Data –

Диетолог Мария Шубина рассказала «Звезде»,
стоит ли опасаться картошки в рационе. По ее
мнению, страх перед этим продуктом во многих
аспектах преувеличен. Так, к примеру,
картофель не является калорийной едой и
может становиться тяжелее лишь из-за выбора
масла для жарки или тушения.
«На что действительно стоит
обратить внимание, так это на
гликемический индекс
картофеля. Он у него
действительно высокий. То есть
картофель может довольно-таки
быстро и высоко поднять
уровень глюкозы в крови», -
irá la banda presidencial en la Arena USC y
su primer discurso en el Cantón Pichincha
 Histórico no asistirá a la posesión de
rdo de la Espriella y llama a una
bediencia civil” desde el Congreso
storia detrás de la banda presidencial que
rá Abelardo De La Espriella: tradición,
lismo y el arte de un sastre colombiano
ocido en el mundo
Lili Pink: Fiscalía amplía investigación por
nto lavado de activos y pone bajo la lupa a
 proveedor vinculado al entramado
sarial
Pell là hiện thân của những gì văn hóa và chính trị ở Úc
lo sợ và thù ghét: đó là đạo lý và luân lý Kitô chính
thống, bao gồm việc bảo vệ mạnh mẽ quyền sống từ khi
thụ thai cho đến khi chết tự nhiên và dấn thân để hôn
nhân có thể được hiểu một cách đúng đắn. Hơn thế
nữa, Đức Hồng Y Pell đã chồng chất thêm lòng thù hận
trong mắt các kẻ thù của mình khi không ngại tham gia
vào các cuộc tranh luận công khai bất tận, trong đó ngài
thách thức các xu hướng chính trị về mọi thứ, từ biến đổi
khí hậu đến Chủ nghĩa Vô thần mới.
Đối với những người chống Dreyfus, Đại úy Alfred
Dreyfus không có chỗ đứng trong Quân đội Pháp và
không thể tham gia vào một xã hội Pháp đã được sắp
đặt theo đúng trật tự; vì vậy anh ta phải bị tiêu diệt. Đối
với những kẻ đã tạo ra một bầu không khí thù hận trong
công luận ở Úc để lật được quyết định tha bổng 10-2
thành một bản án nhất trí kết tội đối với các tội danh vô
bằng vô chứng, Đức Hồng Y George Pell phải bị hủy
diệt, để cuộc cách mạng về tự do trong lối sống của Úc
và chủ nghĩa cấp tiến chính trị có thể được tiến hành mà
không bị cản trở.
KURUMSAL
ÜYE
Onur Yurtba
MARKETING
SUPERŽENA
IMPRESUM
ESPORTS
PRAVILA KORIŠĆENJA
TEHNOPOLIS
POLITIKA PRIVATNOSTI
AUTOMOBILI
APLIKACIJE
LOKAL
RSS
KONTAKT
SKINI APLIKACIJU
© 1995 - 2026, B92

What this task involves –
Return each entry from the material above exactly as it appears.

Task answer –
Диетолог Мария Шубина рассказала «Звезде»,
стоит ли опасаться картошки в рационе. По ее
мнению, страх перед этим продуктом во многих
аспектах преувеличен. Так, к примеру,
картофель не является калорийной едой и
может становиться тяжелее лишь из-за выбора
масла для жарки или тушения.
«На что действительно стоит
обратить внимание, так это на
гликемический индекс
картофеля. Он у него
действительно высокий. То есть
картофель может довольно-таки
быстро и высоко поднять
уровень глюкозы в крови», -
irá la banda presidencial en la Arena USC y
su primer discurso en el Cantón Pichincha
 Histórico no asistirá a la posesión de
rdo de la Espriella y llama a una
bediencia civil” desde el Congreso
storia detrás de la banda presidencial que
rá Abelardo De La Espriella: tradición,
lismo y el arte de un sastre colombiano
ocido en el mundo
Lili Pink: Fiscalía amplía investigación por
nto lavado de activos y pone bajo la lupa a
 proveedor vinculado al entramado
sarial
Pell là hiện thân của những gì văn hóa và chính trị ở Úc
lo sợ và thù ghét: đó là đạo lý và luân lý Kitô chính
thống, bao gồm việc bảo vệ mạnh mẽ quyền sống từ khi
thụ thai cho đến khi chết tự nhiên và dấn thân để hôn
nhân có thể được hiểu một cách đúng đắn. Hơn thế
nữa, Đức Hồng Y Pell đã chồng chất thêm lòng thù hận
trong mắt các kẻ thù của mình khi không ngại tham gia
vào các cuộc tranh luận công khai bất tận, trong đó ngài
thách thức các xu hướng chính trị về mọi thứ, từ biến đổi
khí hậu đến Chủ nghĩa Vô thần mới.
Đối với những người chống Dreyfus, Đại úy Alfred
Dreyfus không có chỗ đứng trong Quân đội Pháp và
không thể tham gia vào một xã hội Pháp đã được sắp
đặt theo đúng trật tự; vì vậy anh ta phải bị tiêu diệt. Đối
với những kẻ đã tạo ra một bầu không khí thù hận trong
công luận ở Úc để lật được quyết định tha bổng 10-2
thành một bản án nhất trí kết tội đối với các tội danh vô
bằng vô chứng, Đức Hồng Y George Pell phải bị hủy
diệt, để cuộc cách mạng về tự do trong lối sống của Úc
và chủ nghĩa cấp tiến chính trị có thể được tiến hành mà
không bị cản trở.
KURUMSAL
ÜYE
Onur Yurtba
MARKETING
SUPERŽENA
IMPRESUM
ESPORTS
PRAVILA KORIŠĆENJA
TEHNOPOLIS
POLITIKA PRIVATNOSTI
AUTOMOBILI
APLIKACIJE
LOKAL
RSS
KONTAKT
SKINI APLIKACIJU
© 1995 - 2026, B92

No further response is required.